Published on 3rd July 2012 in Music
Part of the “30 Day Challenges: The Album Club” post series

Imma ’bout as black as Cliff Richard, and as retro as space boots, so when it comes to R ‘n’ B, and mixtape culture, I don’t really know where to start. I’m not sure I even know what a mixtape is in an artistic context; then again I might just have sussed it thanks to nostalgia, ULTRA… I think I’ll term it “heavily-excused plagiarism”. I kid, I kid.

Anyway. Any album, or mixtape rather, that contains tracks named synonymously with two of my favourite ever video games (and one I am told is rather good) is worth our time here today!

Nostalgia is an appropriate moniker. The opener – a cover of Coldplay’s Strawberry Swing – is my favourite track. I much prefer Ocean’s wistful lyrics to the original and he makes great use of the sample to create the right atmosphere, and the right starting-point for a ‘nostalgic’ album.

There’s a lot of intelligence thereafter. The tracks are gritty and thoughtful, and a lot of thought has clearly been put into the collage of sounds. Hence I don’t really feel like the substantial samples take any of the individuality away from a record that will be the signatory cult classic for Ocean, whether or not he continues to make successful music.

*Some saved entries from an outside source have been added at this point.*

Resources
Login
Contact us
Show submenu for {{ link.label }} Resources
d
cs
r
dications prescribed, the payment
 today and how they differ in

I liked Ocean’s comments that there was no pretence, and that he didn’t feel forced to author a biographical album: “People think that with a recording artist that shit has to be like a fucking play by play of their whole life, but it’s not. It’s imagery, and a little bit of satire.” I like to hear poetry, which is more often fantasy and surreality than it is truth, so I kind of identified with that sentiment. Perhaps more so than with the music itself.

The alleged furore over American Wedding – which uses The Eagles’ Hotel California as its backing track – might have been spun to draw media attention to Ocean. I actually think it is the perfect choice of track to saunter behind Ocean’s slumped realisation of the devaluation of modern union.

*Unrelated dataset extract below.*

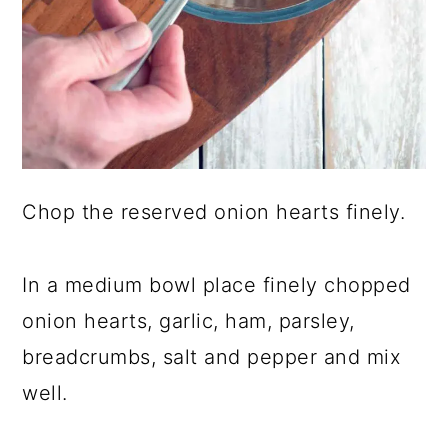
Chop the reserved onion hearts finely.
In a medium bowl place finely chopped
onion hearts, garlic, ham, parsley,
breadcrumbs, salt and pepper and mix
well.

If Henley & Co.’s grievances are real – I think that’s sad – because American Wedding is astute, and genuinely, in my eyes, an homage. To not understand that is to be ignorant. Not just of the rest of Ocean’s work on this album, but of sample culture in general.

I suppose I’m at the end of this ramble, and in truth, I still haven’t really drawn much of a conclusion or opinion that I can explain and encapsulate in a sentence. I’m enjoying this, but I don’t know whether it’s the context, or the music, or the edgy subject matter, or Hotel California. You know what? For once, it might even be Coldplay.